Prague Castle has always been the official seat and residence of Prague's rulers and is currently held by the Czech president. It has three courtyards and numerous gardens that are open to the public. Of the many buildings in the complex, St Vitus' Cathedral and the Old Royal Palace are not to be missed.
Apart from its prominence as the seat of the Archbishop of Prague, St Vitus' Cathedral is also the final resting place of numerous Bohemian kings. The gothic architecture is one of the many styles apparent in Prague Castle. Adding a Romanesque style is the Basilica of St George, which is the oldest church building in the complex.
Several museums can be found in Prague Castle including the National Gallery, which hosts a collection of Bohemian baroque and mannerism art; a Czech history exhibition; the Toy Museum; and a Prague Castle picture gallery in the New Royal Palace. Mythological frescoes that date back to the 17th century adorn the Lobkowicz Palace.
The Old Royal Palace was once the seat of Bohemian princes. The Czech Crown Jewels were hidden here during World War II to protect them from the air raids. Vladislav Hall, which is now the venue for presidential elections and state events, was once the largest secular hall in medieval Prague, where coronations, tournaments, and balls were held.

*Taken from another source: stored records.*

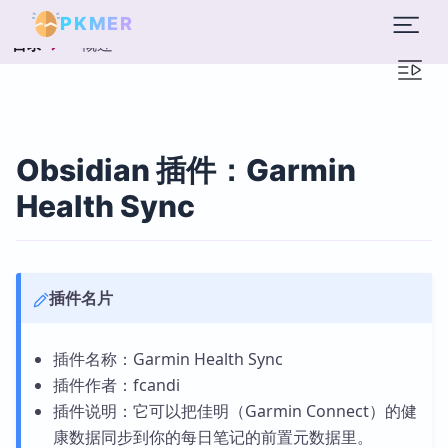
PKMER
概述
目录
Obsidian 插件：Garmin
Health Sync
插件名片
插件名称：Garmin Health Sync
插件作者：fcandi
插件说明：它可以把佳明（Garmin Connect）的健
康数据同步到你的每日笔记的前置元数据里。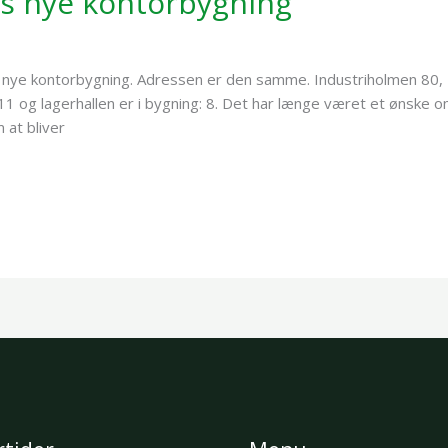
es nye kontorbygning
s nye kontorbygning. Adressen er den samme. Industriholmen 80,
 11 og lagerhallen er i bygning: 8. Det har længe været et ønske 
 at bliver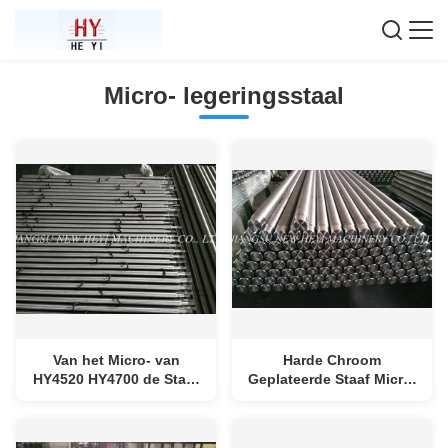
Micro- legeringsstaal
Van het Micro- van
Harde Chroom
HY4520 HY4700 de Staaf
Geplateerde Staaf Micro-
Legeringsstaal met
Legeringsstaalkwaliteiten
Ferriet en Pearlite
met hoge weerstand
Structuur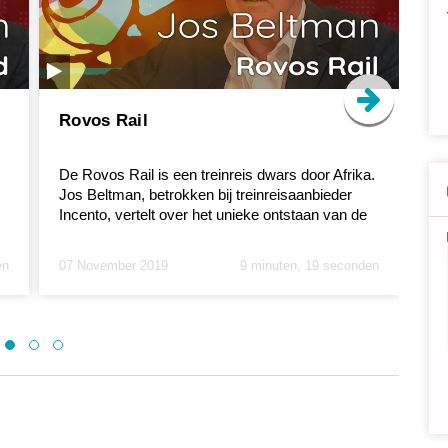
Rovos Rail
C
De Rovos Rail is een treinreis dwars door Afrika.
Voo
Jos Beltman, betrokken bij treinreisaanbieder
Jo
Incento, vertelt over het unieke ontstaan van de
tr
Rovos...
Va
en
07 November 2019
9 minuten, 19 seconden
06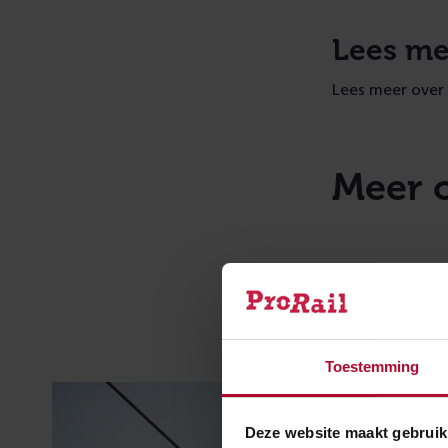
Lees me
Lees meer over
Meer 
Toestemming
Deze website maakt gebruik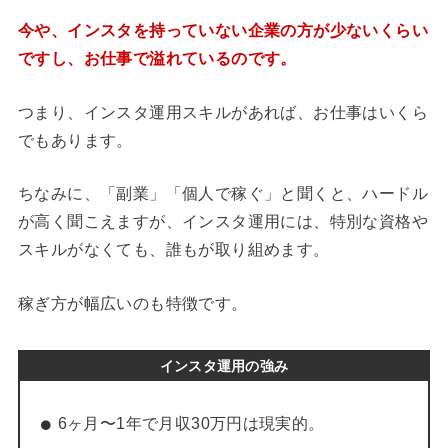
今や、インスタを持っていない企業の方が少ないくらい
ですし、お仕事で溢れているのです。
つまり、インスタ運用スキルがあれば、お仕事はいくら
でもあります。
ちなみに、「副業」「個人で稼ぐ」と聞くと、ハードル
が高く聞こえますが、インスタ運用には、特別な資格や
スキルがなくても、誰もが取り組めます。
稼ぎ方が幅広いのも特徴です。
インスタ運用の強み
6ヶ月〜1年で月収30万円は現実的。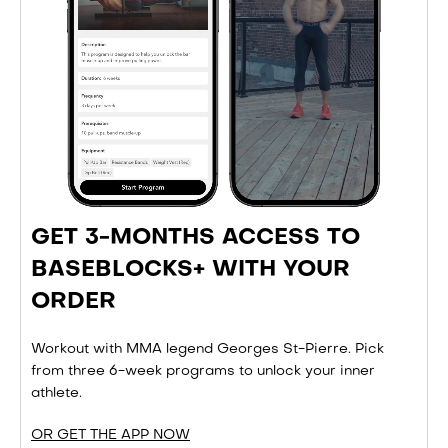
GET 3-MONTHS ACCESS TO
BASEBLOCKS+ WITH YOUR
ORDER
Workout with MMA legend Georges St-Pierre. Pick
from three 6-week programs to unlock your inner
athlete.
OR GET THE APP NOW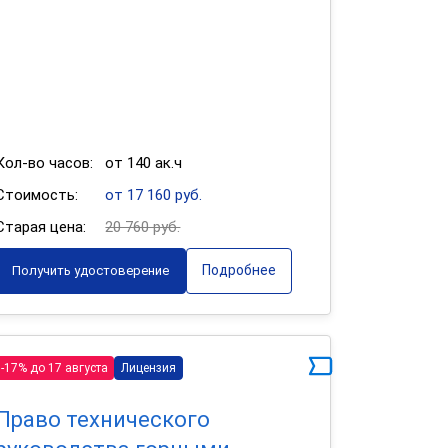
Кол-во часов:
от 140 ак.ч
Стоимость:
от 17 160 руб.
Старая цена:
20 760 руб.
Подробнее
Получить удостоверение
-17% до 17 августа
Лицензия
Право технического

The Supreme Burgrave's House, which holds the Toy Museum in the northern wing, was historically the home of the highest official to the king—a post held only by the most prominent among the nobility. It was built with gothic architecture in the 13th century and was restored on several occasions, each time giving it a unique character. The Summer Shakespeare Festival takes place in the house's open court.
Golden Lane is a place steeped in history and legend. Famous inhabitants of the tiny houses include writer Franz Kafka and Prague prophetess Madame de Thebes—one of Nazism's victims for prophesying the end of the Nazi era.
Apart from the buildings and areas mentioned above, visitors will find a rustic charm and architectural appeal in most all the palaces and towers on the Castle grounds. The riding school and Imperial Stables are also interesting venues to visit. To round off the trip, one might find items of interest in the local gift shop to serve as a memento of their visit.